Scenically beautiful, Langebaan Lagoon is the focal point of the wetland wilderness and the four offshore islands that comprise the park. The lagoon is also a water sports paradise where you can swim and fish and where conditions are ideal for boardsailing, yachting, snorkelling and scuba diving. Internationally renowned among ornithologists, this is one of the world's most important bird sanctuaries, providing a haven for some 256 species.
Langebaan Lagoon in the West Coast National Park (022 772 2797/ 772 2144) was registered as a wetland of international importance for birds, with the Ramsar Convention, which came into force in 1988. The West Coast National Park has a number of bird hides overlooking various areas of the lagoon.
The Geelbek Hide, situated near the Geelbek information centre (which also has a small restaurant and picnic area), overlooks salt marsh and mudflats and is one of the best spots to view migratory as well as resident waders as they feed at low tide. The visitors spend their summers at Langebaan Lagoon before making their epic journeys back to Siberia, Greenland and Northern Europe in April. These species can also be viewed from the salt-marsh hide about 1km from Geelbek and at the Seeberg hide near the entrance to the Park.

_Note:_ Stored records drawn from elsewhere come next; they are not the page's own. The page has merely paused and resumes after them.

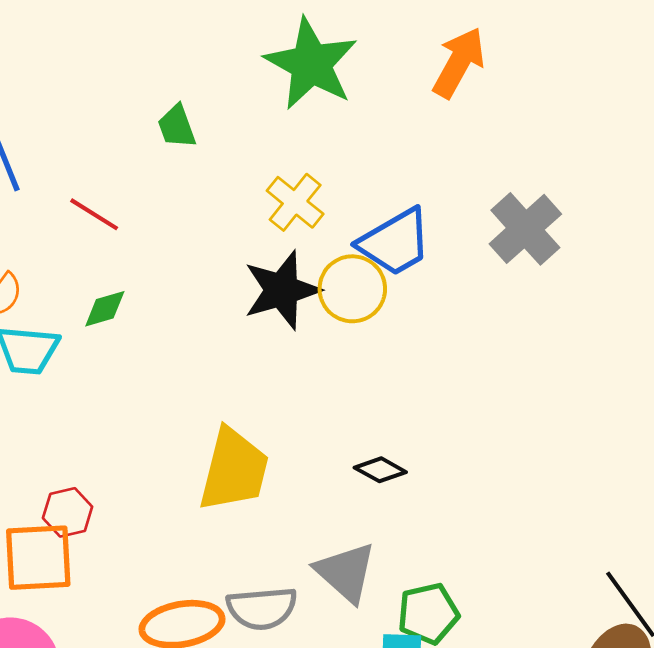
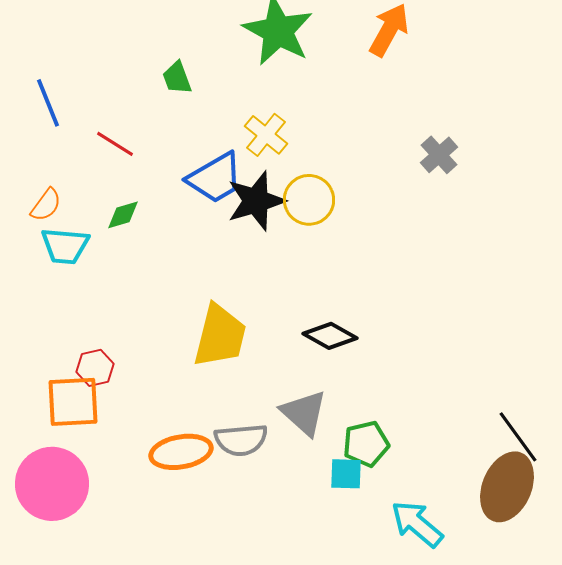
gray cross: (525, 229) -> (439, 155), size x0.7
blue trapezoid: (395, 242) -> (215, 178), moved
black diamond: (380, 470) -> (330, 336), size x1.4

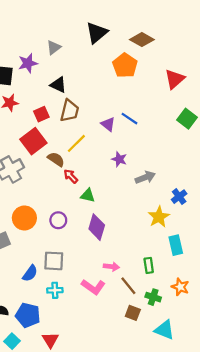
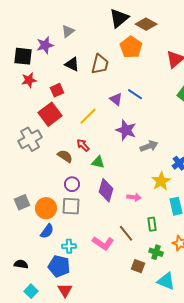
black triangle: (97, 33) -> (119, 18), moved
brown trapezoid: (70, 111) -> (100, 64), moved
brown semicircle: (56, 159) -> (65, 156), moved
purple star: (119, 159) -> (126, 130), size x1.5
orange circle: (24, 218) -> (46, 208), moved
gray square: (54, 261) -> (71, 206), moved
pink arrow: (111, 267) -> (134, 197), moved
brown line: (128, 286) -> (126, 233), moved
blue pentagon: (28, 315) -> (59, 266), moved

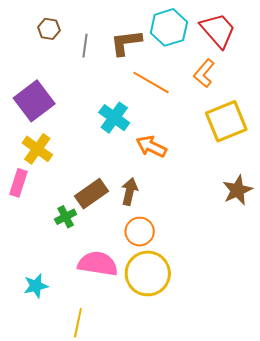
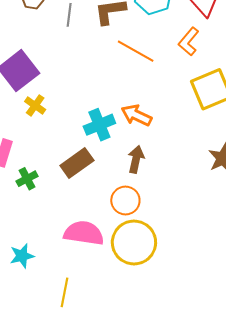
cyan cross: (114, 118) -> (99, 125), moved, turned 32
yellow cross: (37, 149) -> (35, 105), moved, size x0.7
brown arrow: (129, 192) -> (136, 159), moved
green cross: (66, 217) -> (27, 179), moved

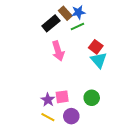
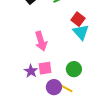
pink arrow: (58, 51) -> (41, 41), moved
yellow line: (48, 117) -> (66, 88), moved

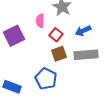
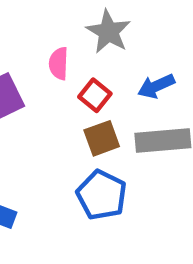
blue pentagon: (46, 79) -> (102, 195), moved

The Geelbek hide's proximity to the reed beds also allows for viewing of harriers, rails and warblers at intermediate tide levels while flocks of flamingos are often present during winter. This hide is best visited on the incoming tide, when the water pushes birds progressively closer to the hide. Many rare waders have been seen here in recent summers, including Hudsonian and Black-tailed Godwits, White-rumped Sandpiper, Broad-billed Sandpiper and Dunlin.
Salt-Marsh Bird Hides: These locations are popular roosting areas and wading birds gather there when it is high tide at Geelbek.

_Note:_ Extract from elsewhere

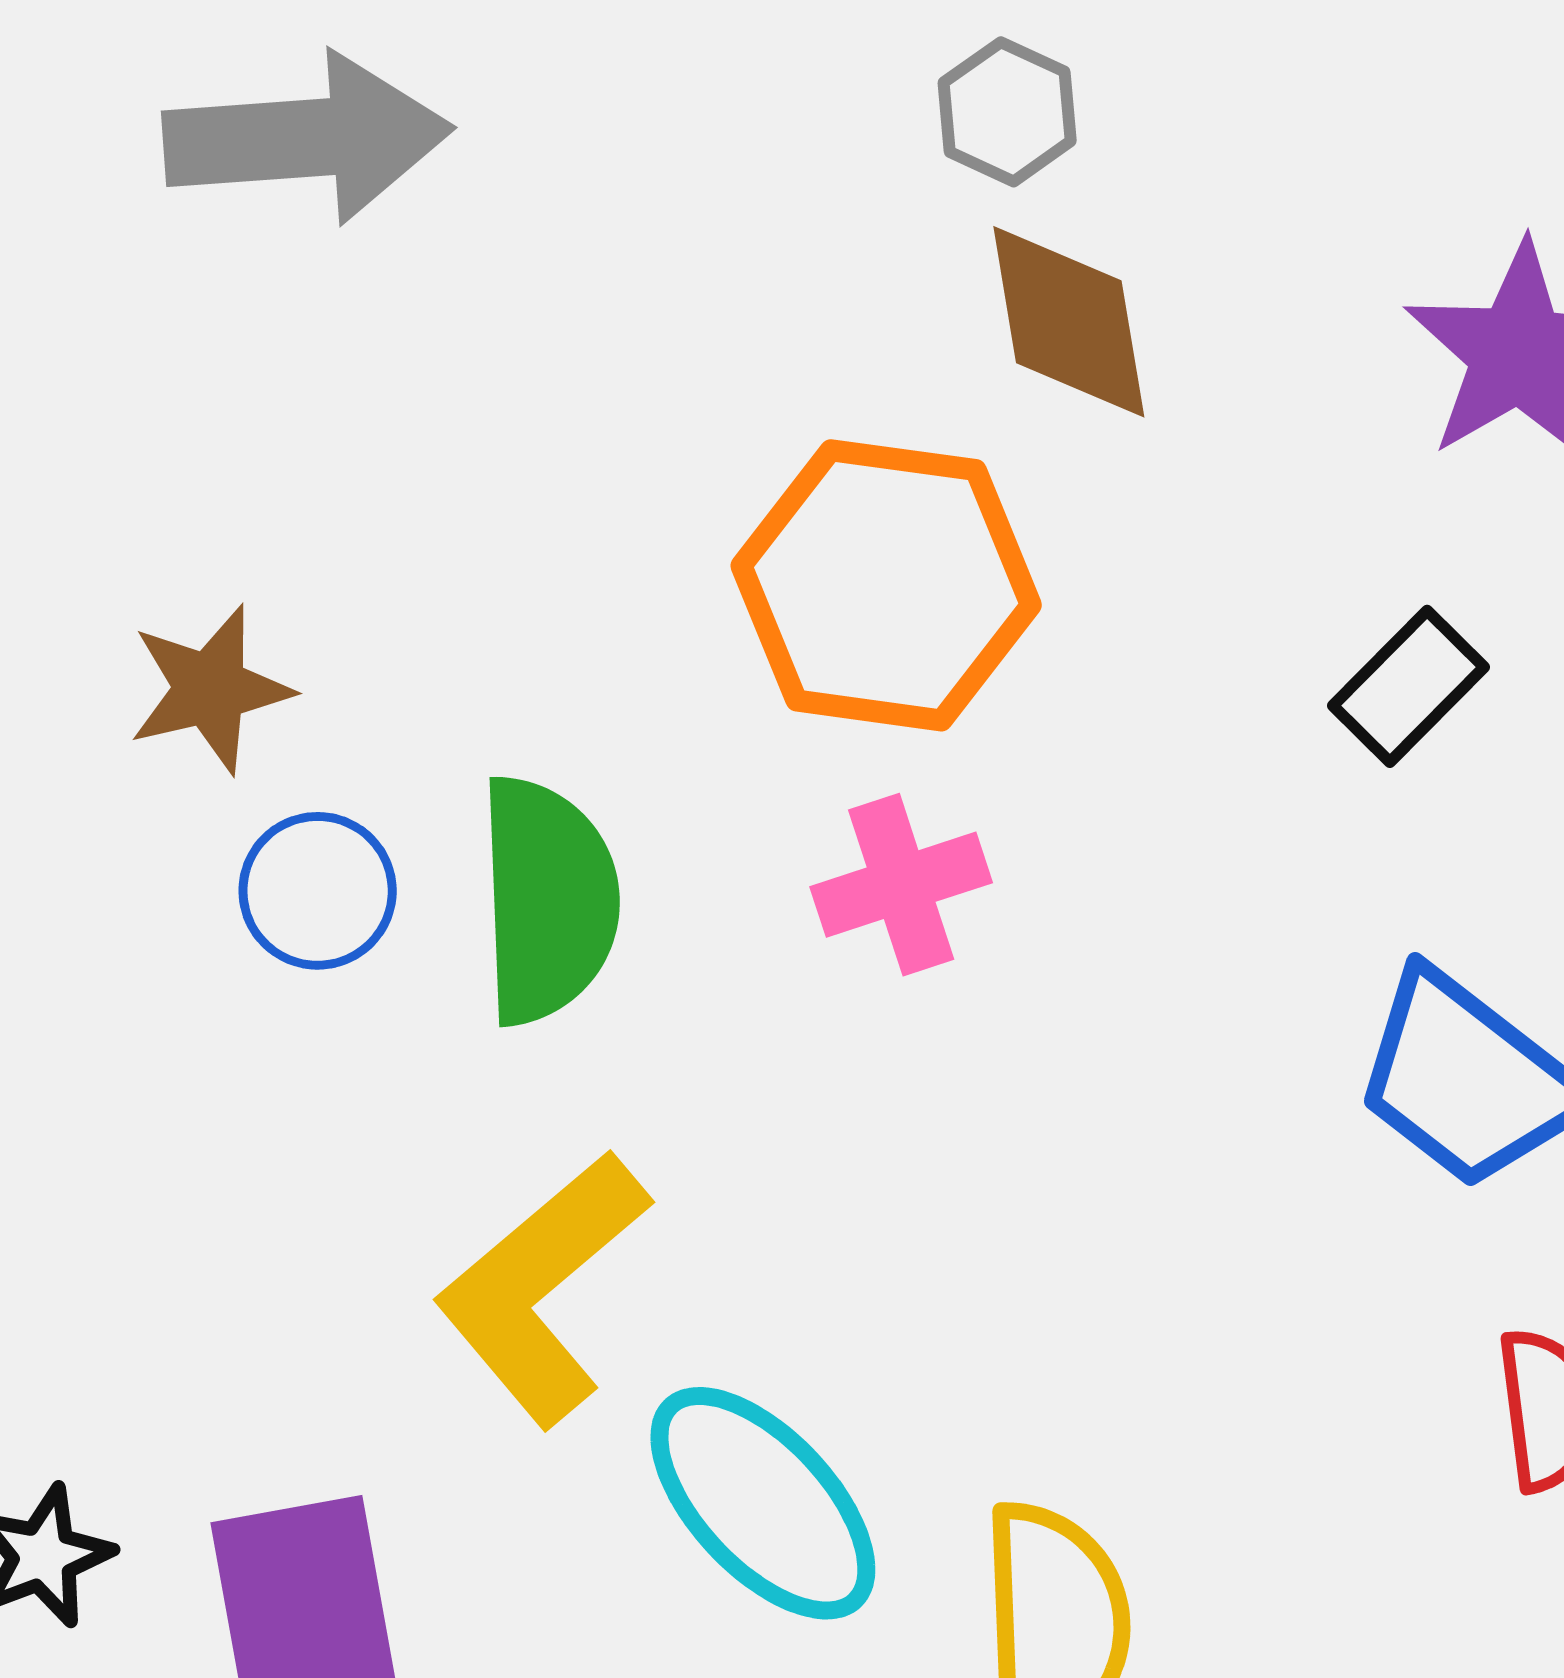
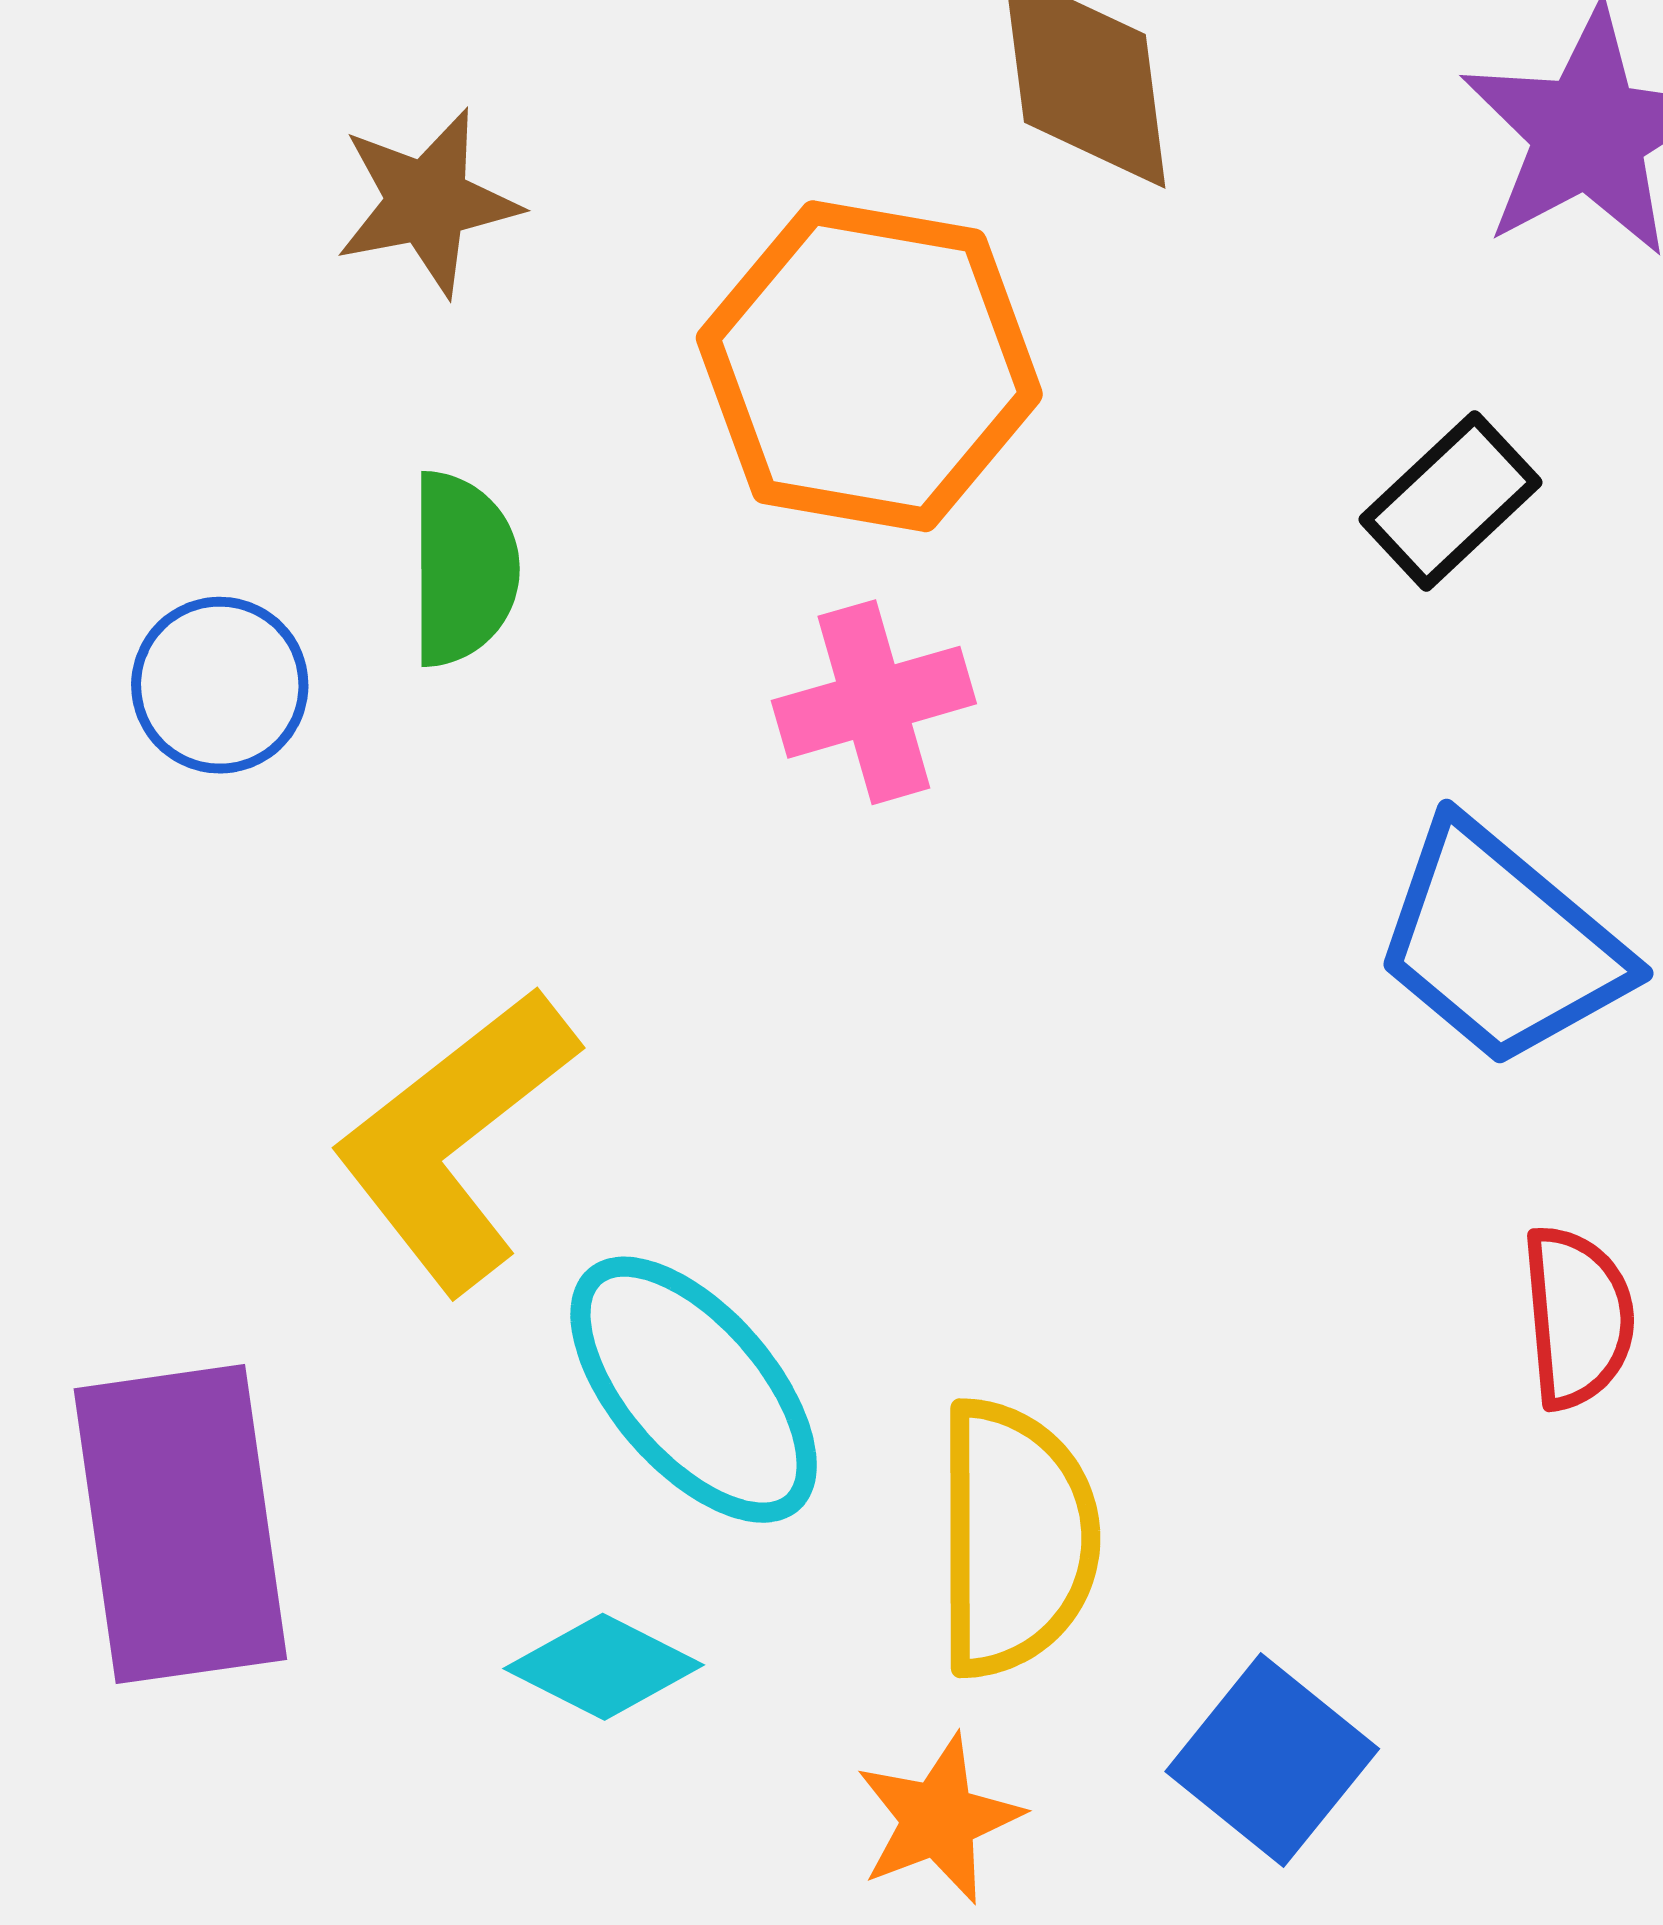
brown star: (210, 689) -> (427, 202), moved
green semicircle: (548, 900) -> (463, 569), moved, size x0.7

Sometimes as many as 300/400 flamingos can be viewed from the Seeberg Hide (near the entrance to the park, on the Langebaan side) at high tide. These birds spend time feeding in the Lagoon but do not breed there. They travel as far north as pans in Botswana and Namibia to breed. There is good wader and tern viewing from this hide on an incoming or outgoing tide.
Another feature of the National Park's birding is the important breeding colonies on the four islands near the mouth of Saldanha Bay. There are only six colonies of Cape Gannets in the world, and tens of thousands of pairs breed here on Malgas Island. Cormorants and penguins are also common. The island can be visited by boat under the guidance of a park guide. Jutten and Schaapen Islands host very sensitive breeding colonies of various bird species and can only be viewed from the water.
Marcus Island is a breeding area for penguins, cormorants and other marine birds. Due to the sensitivity of the breeding colonies, visitors may not visit the island. A protective wall is in place to keep predators out. Visitors may use binoculars and climb on the rocks outside the wall, not on the wall, to view the birds. Along the roads in the Park and in the trees around the Geelbek homestead may land/bush birds, as well as birds of prey can be seen.